## INPUT DATA
^^^^^^^^
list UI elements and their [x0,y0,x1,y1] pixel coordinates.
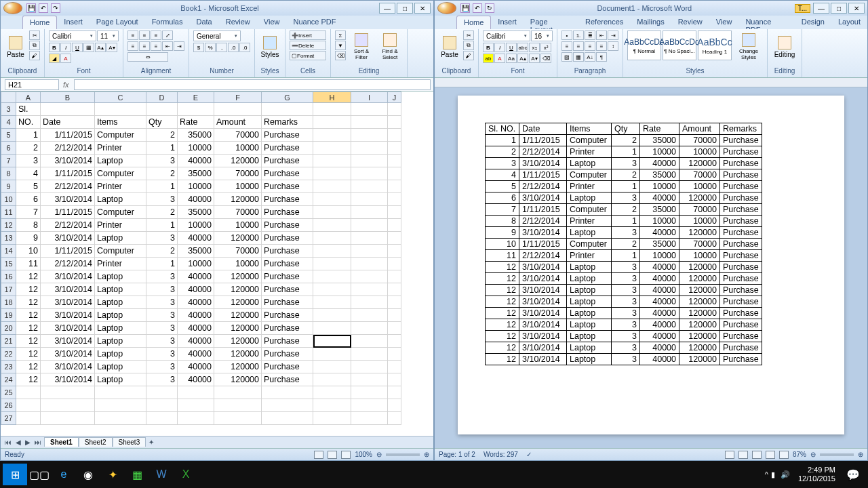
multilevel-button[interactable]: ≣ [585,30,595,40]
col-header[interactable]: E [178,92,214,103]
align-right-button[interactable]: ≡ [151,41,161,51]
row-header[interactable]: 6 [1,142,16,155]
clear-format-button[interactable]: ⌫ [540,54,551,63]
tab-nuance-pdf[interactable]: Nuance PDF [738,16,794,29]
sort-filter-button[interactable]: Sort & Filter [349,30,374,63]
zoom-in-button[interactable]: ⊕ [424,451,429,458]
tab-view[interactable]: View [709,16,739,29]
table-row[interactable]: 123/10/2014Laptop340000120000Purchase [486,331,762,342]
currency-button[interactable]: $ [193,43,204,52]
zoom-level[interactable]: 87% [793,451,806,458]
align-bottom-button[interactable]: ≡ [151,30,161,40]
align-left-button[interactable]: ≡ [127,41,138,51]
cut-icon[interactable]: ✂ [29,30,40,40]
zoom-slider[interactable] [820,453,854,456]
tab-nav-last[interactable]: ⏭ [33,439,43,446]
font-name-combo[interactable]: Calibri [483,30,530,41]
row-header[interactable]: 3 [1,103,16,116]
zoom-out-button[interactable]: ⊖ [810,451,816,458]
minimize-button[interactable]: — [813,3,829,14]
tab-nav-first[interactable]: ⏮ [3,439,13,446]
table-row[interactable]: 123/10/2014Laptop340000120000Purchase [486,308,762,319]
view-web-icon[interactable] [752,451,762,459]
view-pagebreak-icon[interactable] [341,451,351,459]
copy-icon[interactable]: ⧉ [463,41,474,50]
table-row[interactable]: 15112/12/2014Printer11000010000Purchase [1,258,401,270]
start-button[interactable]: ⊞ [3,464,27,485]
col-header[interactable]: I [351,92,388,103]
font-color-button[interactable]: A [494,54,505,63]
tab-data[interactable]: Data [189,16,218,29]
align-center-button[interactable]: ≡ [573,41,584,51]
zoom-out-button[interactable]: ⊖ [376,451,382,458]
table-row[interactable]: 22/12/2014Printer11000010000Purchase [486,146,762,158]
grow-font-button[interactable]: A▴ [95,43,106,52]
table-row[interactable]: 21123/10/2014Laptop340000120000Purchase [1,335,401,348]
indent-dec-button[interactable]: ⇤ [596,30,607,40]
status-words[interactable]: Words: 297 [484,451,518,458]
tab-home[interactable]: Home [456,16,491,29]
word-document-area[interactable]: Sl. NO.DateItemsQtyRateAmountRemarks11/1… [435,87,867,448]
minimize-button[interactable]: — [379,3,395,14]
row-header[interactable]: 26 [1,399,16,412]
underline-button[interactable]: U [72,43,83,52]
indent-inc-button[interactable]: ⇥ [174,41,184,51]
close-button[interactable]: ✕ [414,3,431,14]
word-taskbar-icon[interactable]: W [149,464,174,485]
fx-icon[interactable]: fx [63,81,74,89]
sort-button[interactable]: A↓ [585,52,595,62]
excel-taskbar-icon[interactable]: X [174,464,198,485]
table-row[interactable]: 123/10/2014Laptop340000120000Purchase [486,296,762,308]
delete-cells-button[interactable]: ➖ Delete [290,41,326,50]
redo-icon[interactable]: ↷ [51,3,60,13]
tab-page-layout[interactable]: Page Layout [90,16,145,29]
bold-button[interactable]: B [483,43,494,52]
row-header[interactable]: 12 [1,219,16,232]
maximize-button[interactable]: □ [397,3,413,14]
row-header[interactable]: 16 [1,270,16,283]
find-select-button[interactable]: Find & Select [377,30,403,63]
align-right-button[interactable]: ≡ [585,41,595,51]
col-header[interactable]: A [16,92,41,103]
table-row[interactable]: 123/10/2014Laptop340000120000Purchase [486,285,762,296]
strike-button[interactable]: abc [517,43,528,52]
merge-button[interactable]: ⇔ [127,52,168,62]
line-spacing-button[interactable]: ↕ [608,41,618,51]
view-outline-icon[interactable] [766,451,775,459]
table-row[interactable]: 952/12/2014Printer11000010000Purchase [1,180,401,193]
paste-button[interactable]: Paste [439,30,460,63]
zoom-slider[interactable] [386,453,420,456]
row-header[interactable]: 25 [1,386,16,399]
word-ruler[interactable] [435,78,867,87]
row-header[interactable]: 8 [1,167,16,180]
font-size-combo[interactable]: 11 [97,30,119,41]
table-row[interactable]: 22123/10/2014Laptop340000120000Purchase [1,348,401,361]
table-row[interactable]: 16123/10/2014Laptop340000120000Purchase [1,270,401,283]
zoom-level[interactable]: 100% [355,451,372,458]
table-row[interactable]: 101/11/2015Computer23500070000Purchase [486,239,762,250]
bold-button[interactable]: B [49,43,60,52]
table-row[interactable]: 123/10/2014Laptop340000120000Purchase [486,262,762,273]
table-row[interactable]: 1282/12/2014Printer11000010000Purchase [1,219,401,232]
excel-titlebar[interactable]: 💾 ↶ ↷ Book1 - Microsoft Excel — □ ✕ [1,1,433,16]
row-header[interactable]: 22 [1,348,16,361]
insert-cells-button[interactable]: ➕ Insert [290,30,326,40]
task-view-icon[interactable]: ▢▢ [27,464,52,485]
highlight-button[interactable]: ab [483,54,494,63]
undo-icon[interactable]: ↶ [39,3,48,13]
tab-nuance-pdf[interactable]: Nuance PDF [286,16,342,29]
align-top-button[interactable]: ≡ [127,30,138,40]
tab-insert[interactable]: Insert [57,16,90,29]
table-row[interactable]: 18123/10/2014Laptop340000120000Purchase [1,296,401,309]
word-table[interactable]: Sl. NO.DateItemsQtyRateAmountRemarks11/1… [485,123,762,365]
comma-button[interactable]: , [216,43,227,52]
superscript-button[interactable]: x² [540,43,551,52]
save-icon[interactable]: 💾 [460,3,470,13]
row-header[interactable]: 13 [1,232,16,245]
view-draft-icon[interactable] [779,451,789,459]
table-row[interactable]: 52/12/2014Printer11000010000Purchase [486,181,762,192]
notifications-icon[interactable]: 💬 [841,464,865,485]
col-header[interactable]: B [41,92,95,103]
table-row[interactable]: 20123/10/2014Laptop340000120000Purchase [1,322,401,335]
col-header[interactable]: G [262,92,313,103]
^^^^^^^^
Every line above in which the word "slider" is present must be copied into the answer.

## RESPONSE
zoom-slider[interactable] [820,453,854,456]
zoom-slider[interactable] [386,453,420,456]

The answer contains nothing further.